TASK BRIEF:
Write out all of the records precisely. Skip anything that is a picture.
%%
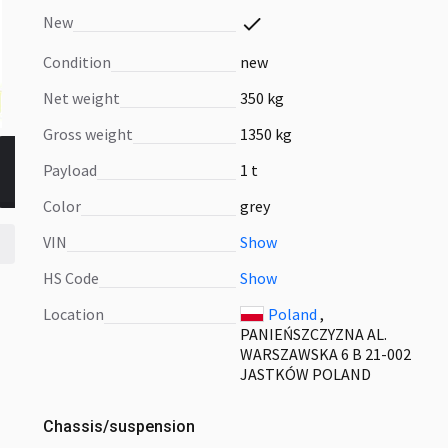
New
Condition
new
Net weight
350 kg
Gross weight
1350 kg
Payload
1 t
Color
grey
VIN
Show
HS Code
Show
Location
Poland
,
PANIEŃSZCZYZNA AL.
WARSZAWSKA 6 B 21-002
JASTKÓW POLAND
Chassis/suspension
%%
THE COMPLETED TASK:
New
Condition
new
Net weight
350 kg
Gross weight
1350 kg
Payload
1 t
Color
grey
VIN
Show
HS Code
Show
Location
Poland
,
PANIEŃSZCZYZNA AL.
WARSZAWSKA 6 B 21-002
JASTKÓW POLAND
Chassis/suspension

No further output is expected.